Some suggestions for action
  • Keep a clean / clear desk policy. If you can’t do this then get advise on what you have to do to achieve this.
  • Reduce the time spent on practice management as much as possible - recruit a well-qualified manager as employee or business partner to manage the partnership and practice business
  • Don’t write a letter to a patient if a phone call or text would be quicker
  • Delegate all administration (see FUQ 60-62) to your staff
  • Appoint a clerk to run processes like the Choose and book appointment system
  • Use wholly computerised records – don’t run duplicate systems on paper and computer
  • Use  forms in ‘Word’ and present in a way that allows merging with GP clinical systems
  • Reduce your paid and unpaid subscriptions to societies, magazines and mailings to a minimum
  • Throw away most journals, unfocussed reading, etc
  • Unsubscribe from unwanted / less important e-mail systems
  • Don’t respond to unsolicited questionnaires
  • Use READ codes more to record clinical information
  • Pick the important information and actions required from incoming letters, and routine investigations results to alert you if need to do something
  • Don’t attend administrative or representative meetings unless your presence will directly contribute to the outcome of the meeting.
  • Don’t attend unnecessary training e.g. how to give a flu vaccine when you are giving injections all the time
  • Don’t do any low-end clinical work (vaccinations etc.) that could be transferred to other staff.
  • Ensure office staff have month by month tickler files that remind them to routinely repeat searches, e.g. patients on warfarin without an INR for 3 months
  • Designate a Duty administrator i.e. someone each half day that can do all those jobs like... chasing appointments, finding consultants secretaries, relaying messages etc
  • Use the administrative team to prepare medical certificates, insurance reports etc
  • Use the administrative team to contact patients (a medical assistant can do this)
  • Use the administrative team to chase hospital system
  • Use the administrative team to chase social care support (social services and community matron can lead this)
  • Use the administrative team to monitor chronic disease and make adjustments to standard drug regimes
  • Don’t participate in any process work and planning meetings without specific goals
  • Don’t participate in any audits for their own sake, only those to improve patient care
  • Use annual or birthday based medical reviews of all chronic diseases at one visit per year
  • Have Practice protocols for consistency of approach - e.g. patients arriving late, dealing with housing letter requests, etc
  • Use internal electronic messaging or have a paper system on trolley outside consulting room (in a practice where patients are waiting away from this corridor). Sort into different shelves - routine hospital letters/ probable junk and magazines/ urgent requests inc urgent prescriptions and messages from consultants, etc.
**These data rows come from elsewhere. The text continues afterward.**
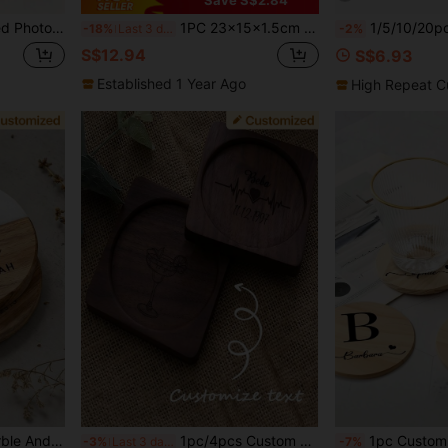
 Coaster, Daughter Graduation Gift, High School/College Graduation Souvenir
1PC 23x15x1.5cm Personalised Tea & Biscuits Board, Personalized Gifts, Housewarming Gift, Grandad Gift, Mom Gift, Thank You Gift, Tea Gifts, Coffee Gifts
1/5/10/20pcs Custom Engraved Wood Marble Coasters, Per
-18%
Last 3 days
-2%
S$12.94
S$6.93
Established 1 Year Ago
High Repeat C
Customized Engraved Marble And Wooden Coasters, Can Personalize With Text/Name And Date, Marble Inlaid Wooden Wedding/Bridal Party Favors, Elegant Champagne And Wine Glass Coasters - Customized Bridesmaid Gifts, Wedding Souvenirs, Valentine's Day Gifts - Luxury
1pc/4pcs Custom Engraved Walnut Wood Coaster, Personalized Text/Name/Date Square Cup Mat, Heat Resistant Wooden Drink Coaster For Coffee Tea Mug, Rustic Table Decor, Ideal For Wedding/Anniversary/Birthday Gift
1pc Customized Wooden Coaster, Pine Wood Coaster With Personalized Logo Name, Ideal Gift For Wedding, Engagement, Family Gathering, Friends And Families, Can Customize Your Name, Round Placemat, Beverage Coaster, Coffee Coaster, Personalized 
-3%
Last 3 days
-7%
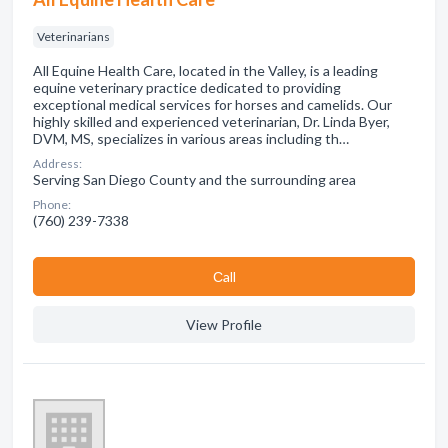
Veterinarians
All Equine Health Care, located in the Valley, is a leading
equine veterinary practice dedicated to providing
exceptional medical services for horses and camelids. Our
highly skilled and experienced veterinarian, Dr. Linda Byer,
DVM, MS, specializes in various areas including th…
Address:
Serving San Diego County and the surrounding area
Phone:
(760) 239-7338
Сall
View Profile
This can be helpful for reception team who  would know that the urgent basket would be looked at as morning went on and didn't therefore disturb the doctor,
  • Use the administrative team to provide up to date database of contact telephone numbers, service provisions et- kept up to date and accessible to locums as well as regular doctors.
  • Use the administrative team to provide up to date standard locum packs such as that provided by National Association of sessional GPs (NASGPs)
  • Use the administrative team to facilitate Patient Participation Groups
  • Use the administrative team to facilitate Patient Therapy Groups
  • Have excellent full team away days. There should be funding and support for one every year.
  • Lobby RCGP and GPC to help end unnecessary structures and processes in general practice faster – there is a legacy of unnecessary chores that GPs do that we need to collaborate about to change e.g. many sick notes for patients add nothing to the care or management of the patient. RCGP or similar needs to take a lead in ‘best practice’.
  • Maintain up to date disease registers in the practice
  • Share work with multidisciplinary teams when appropriate
  • Concentrate on the  complex medical decision-making that is often done face to face.
  • Don’t collude by allowing reception staff to triage patients, due to a lack of clinical staff time.
  • Have ring-fenced time for vital non-consultation tasks.